Content starts

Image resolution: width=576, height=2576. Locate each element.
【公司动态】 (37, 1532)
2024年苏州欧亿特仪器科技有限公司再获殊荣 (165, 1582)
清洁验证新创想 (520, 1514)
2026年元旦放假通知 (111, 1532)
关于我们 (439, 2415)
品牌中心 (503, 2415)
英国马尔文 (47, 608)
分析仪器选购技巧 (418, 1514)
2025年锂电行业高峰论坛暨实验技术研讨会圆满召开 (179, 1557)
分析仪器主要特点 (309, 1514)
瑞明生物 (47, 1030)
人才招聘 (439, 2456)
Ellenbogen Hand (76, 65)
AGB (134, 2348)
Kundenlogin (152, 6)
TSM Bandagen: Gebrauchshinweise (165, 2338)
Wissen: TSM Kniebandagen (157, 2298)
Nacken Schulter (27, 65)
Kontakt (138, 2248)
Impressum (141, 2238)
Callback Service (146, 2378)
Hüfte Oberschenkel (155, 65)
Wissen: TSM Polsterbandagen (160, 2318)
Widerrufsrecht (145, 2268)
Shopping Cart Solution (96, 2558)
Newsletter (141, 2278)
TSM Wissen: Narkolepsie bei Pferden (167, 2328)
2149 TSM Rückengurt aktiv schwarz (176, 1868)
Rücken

Content ends

**Directions**
Transcribe word for word the lines from the one holding "Shopping Cart Solution (96, 2558)" to the last line of the listing above, inclusive.

**Answer section**
Shopping Cart Solution (96, 2558)
Newsletter (141, 2278)
TSM Wissen: Narkolepsie bei Pferden (167, 2328)
2149 TSM Rückengurt aktiv schwarz (176, 1868)
Rücken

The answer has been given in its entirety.